- **Dataset records**:
BEGIN

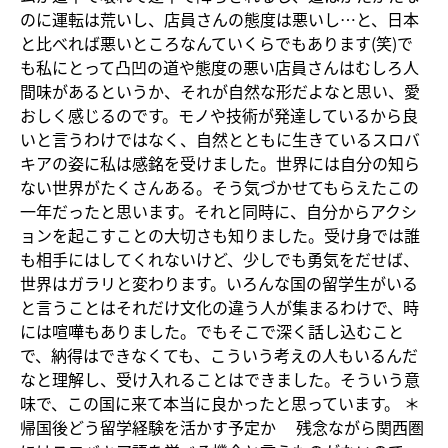
のに運転は荒いし、店員さんの態度は悪いし…と、日本
と比べれば悪いところなんていくらでもあります(笑)で
も私にとって凸凹の道や態度の悪い店員さんはむしろ人
間味があるというか、それが自然な形だよなと思い、愛
おしく感じるのです。モノや技術が発達しているから良
いと言うわけではなく、自然とともに生きているスロバ
キアの姿に私は感銘を受けました。世界には自分の知ら
ない世界がたくさんある。そう気づかせてもらえたこの
一年だったと思います。それと同時に、自分からアクシ
ョンを起こすことの大切さも知りました。受け身では誰
も相手にはしてくれないけど、少しでも勇気をだせば、
世界はガラリと変わります。いろんな国の留学生がいる
と言うことはそれだけ文化の違う人が集まるわけで、時
には喧嘩もありました。でもそこで深く話し込むこと
で、納得はできなくても、こういう考えの人もいるんだ
なと理解し、受け入れることはできました。そういう意
味で、この国に来て本当に良かったと思っています。 ＊
帰国後どう留学経験を活かす予定か 残念ながら関西圏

END

- **What you are asked to do**: Exact copies of the lines from the one containing "世界はガラリと変わります。いろんな国の留学生がいる" through the final line of the records are all the answer should hold.

- **Output of the exercise**:
世界はガラリと変わります。いろんな国の留学生がいる
と言うことはそれだけ文化の違う人が集まるわけで、時
には喧嘩もありました。でもそこで深く話し込むこと
で、納得はできなくても、こういう考えの人もいるんだ
なと理解し、受け入れることはできました。そういう意
味で、この国に来て本当に良かったと思っています。 ＊
帰国後どう留学経験を活かす予定か 残念ながら関西圏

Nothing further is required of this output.